Wednesday, January 2, 2013

Greetings from Pune, India!

You can feel India the moment you step off the plane onto the jetway, as the soothing heat soaks right through its seams. Finally you get out of the sterile airport and into the pick-up area. Even though it's 2 in the morning, the airport is as packed and lively as high noon, the air smells musky and wraps around you like a cloak, and the sensory overstimulation has just begun. You squeeze yourself into a crowded car for the final leg of the journey, from the Mumbai airport to your apartment in Pune, only 200 km, but it takes a full 4 hours for reasons that only make sense in India.

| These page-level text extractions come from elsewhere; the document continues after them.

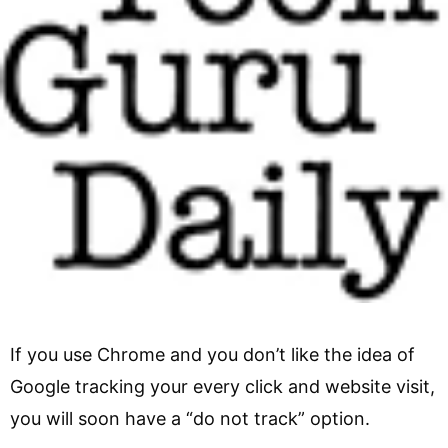
If you use Chrome and you don’t like the idea of
Google tracking your every click and website visit,
you will soon have a “do not track” option.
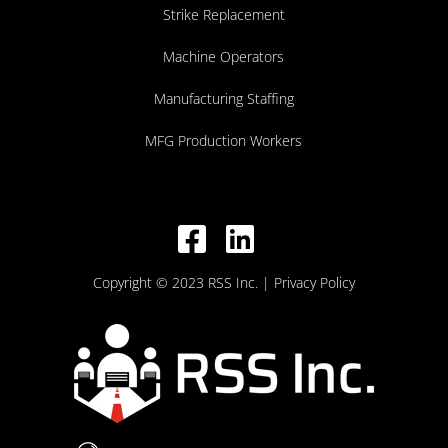
Strike Replacement
Machine Operators
Manufacturing Staffing
MFG Production Workers
Copyright © 2023 RSS Inc.
| Privacy Policy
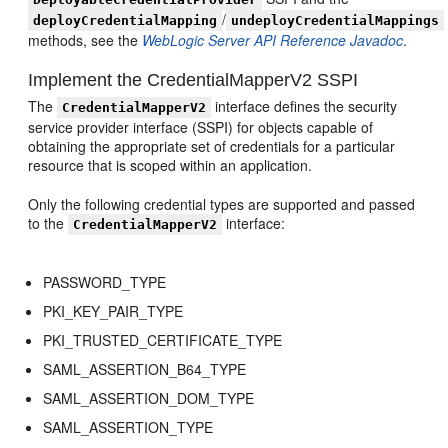
/
deployCredentialMapping
undeployCredentialMappings
methods, see the
WebLogic Server API Reference Javadoc
.
Implement the CredentialMapperV2 SSPI
The
interface defines the security
CredentialMapperV2
service provider interface (SSPI) for objects capable of
obtaining the appropriate set of credentials for a particular
resource that is scoped within an application.
Only the following credential types are supported and passed
to the
interface:
CredentialMapperV2
PASSWORD_TYPE
PKI_KEY_PAIR_TYPE
PKI_TRUSTED_CERTIFICATE_TYPE
SAML_ASSERTION_B64_TYPE
SAML_ASSERTION_DOM_TYPE
SAML_ASSERTION_TYPE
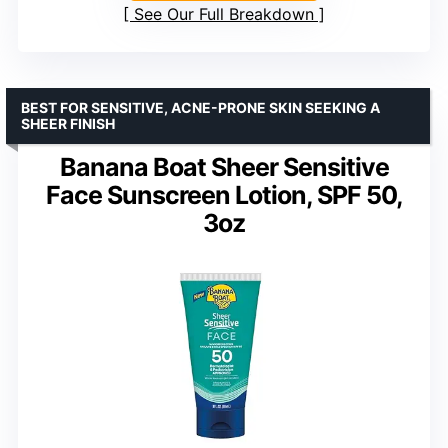
See Our Full Breakdown
BEST FOR SENSITIVE, ACNE-PRONE SKIN SEEKING A
SHEER FINISH
Banana Boat Sheer Sensitive
Face Sunscreen Lotion, SPF 50,
3oz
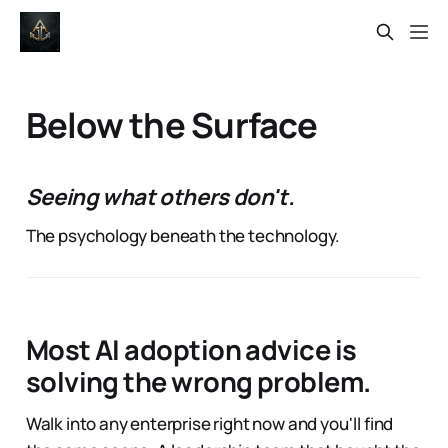
Below the Surface
Seeing what others don't.
The psychology beneath the technology.
Most AI adoption advice is
solving the wrong problem.
Walk into any enterprise right now and you'll find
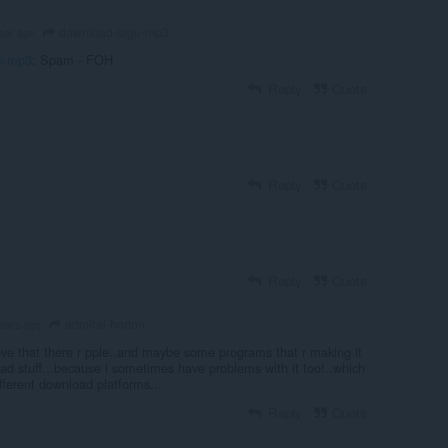
download-lagu-mp3
ear ago
u-mp3
: Spam - FOH
Reply
Quote
Reply
Quote
Reply
Quote
admiral-horton
years ago
eve that there r pple..and maybe some programs that r making it
oad stuff...because i sometimes have problems with it too!..which
ifferent download platforms...
Reply
Quote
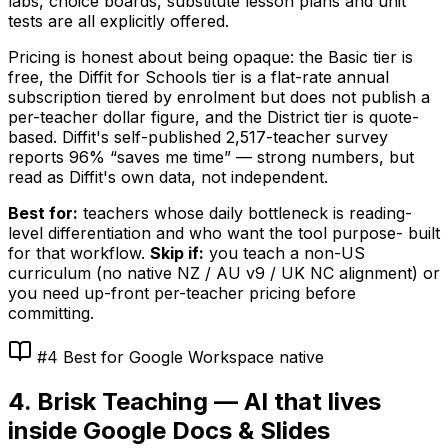
labs, choice boards, substitute lesson plans and unit
tests are all explicitly offered.
Pricing is honest about being opaque: the Basic tier is
free, the Diffit for Schools tier is a flat-rate annual
subscription tiered by enrolment but does not publish a
per-teacher dollar figure, and the District tier is quote-
based. Diffit's self-published 2,517-teacher survey
reports 96% “saves me time” — strong numbers, but
read as Diffit's own data, not independent.
Best for:
teachers whose daily bottleneck is reading-
level differentiation and who want the tool purpose- built
for that workflow.
Skip if:
you teach a non-US
curriculum (no native NZ / AU v9 / UK NC alignment) or
you need up-front per-teacher pricing before
committing.
#4 Best for Google Workspace native
4. Brisk Teaching — AI that lives
inside Google Docs & Slides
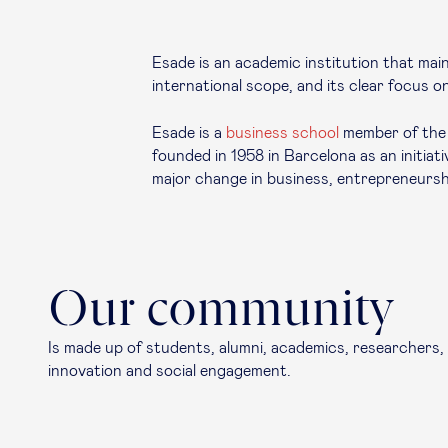
Esade is an academic institution that maint
international scope, and its clear focus on
Esade is a
business school
member of the U
founded in 1958 in Barcelona as an initia
major change in business, entrepreneursh
Our community
Is made up of students, alumni, academics, researchers,
innovation and social engagement.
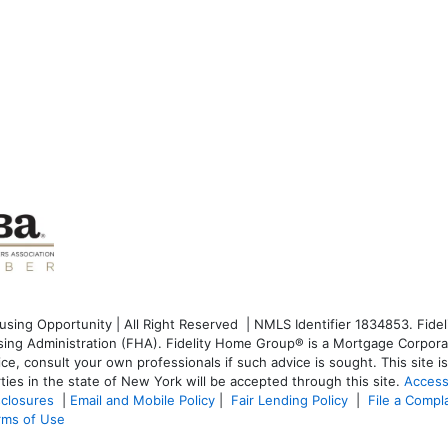
ng Opportunity | All Right Reserved | NMLS Identifier 1834853. Fideli
g Administration (FHA). Fidelity Home Group® is a Mortgage Corporati
dvice, consult your own professionals if such advice is sought. T
his site 
ties in the state of New York will be accepted through this site.
Access
sclosures
|
Email and Mobile Policy
|
Fair Lending Policy
|
File a Compl
rms of Use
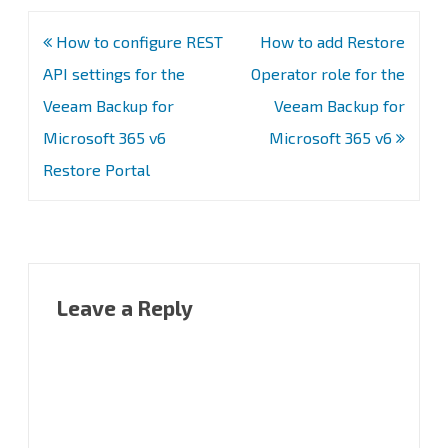
Post
How to configure REST
How to add Restore
navigation
API settings for the
Operator role for the
Veeam Backup for
Veeam Backup for
Microsoft 365 v6
Microsoft 365 v6
Restore Portal
Leave a Reply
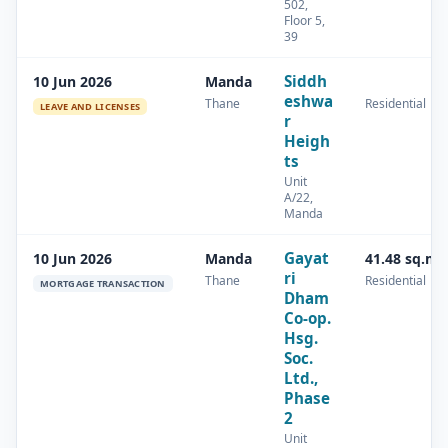
502,
Floor 5,
39
Siddh
10 Jun 2026
Manda
eshwa
Thane
Residential
LEAVE AND LICENSES
r
Heigh
ts
Unit
A/22,
Manda
Gayat
10 Jun 2026
Manda
41.48 sq.m
ri
Thane
Residential
MORTGAGE TRANSACTION
Dham
Co-op.
Hsg.
Soc.
Ltd.,
Phase
2
Unit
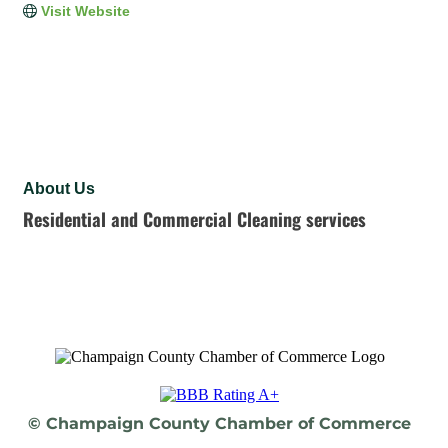
Visit Website
About Us
Residential and Commercial Cleaning services
© Champaign County Chamber of Commerce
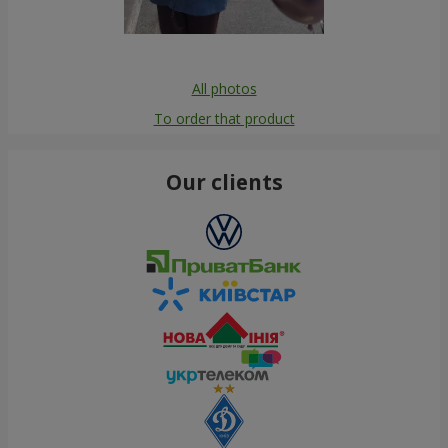
All photos
To order that product
Our clients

I arrived at my sweet apartment I am sharing with several other yoga practitioners at 6:30am, determined to stay awake all day so I can get a full night of sleep and get quickly over jetlag. Soon, we walked down the street to the Iyengar Institute to register and practice.

BKS Iyengar, age 94 and regal, sat on a bench receiving arrivers with a generous grace. How do I describe the feeling of being in his presence? It's like driving down a road, turning a corner, and getting hit with a view of the ocean that takes your breath away: a sense of majesty, evoking a feeling of deep gratitude for having this opportunity.

This morning I enjoyed a delightful class with Devki Desai, who reminded us that just as we feel refreshed and ennobled when we enter a place of worship, or, I would add, a beautiful place in nature, we can experience that in asana. BKS Iyengar says "Alignment for Enlightenment," meaning that the purpose of all this attention to physical detail is to bring us to a state of clarity and luminescence. Devki asked us to make our legs not only intelligent, but wise. We spent a good half hour in Upavista Konasana, with respites in Baddha Konasana, before moving on to standing poses. Devki pointed out that Trikonasana can be a shrine for us, a place of ennoblement. Just as a walk along Lake Michigan can inspire and refresh us, so can an asana.

Let us create wisdom in our limbs, our organs, our nervous system, our digestion, and throughout our bodies. Let us make our bodies worthy of grace.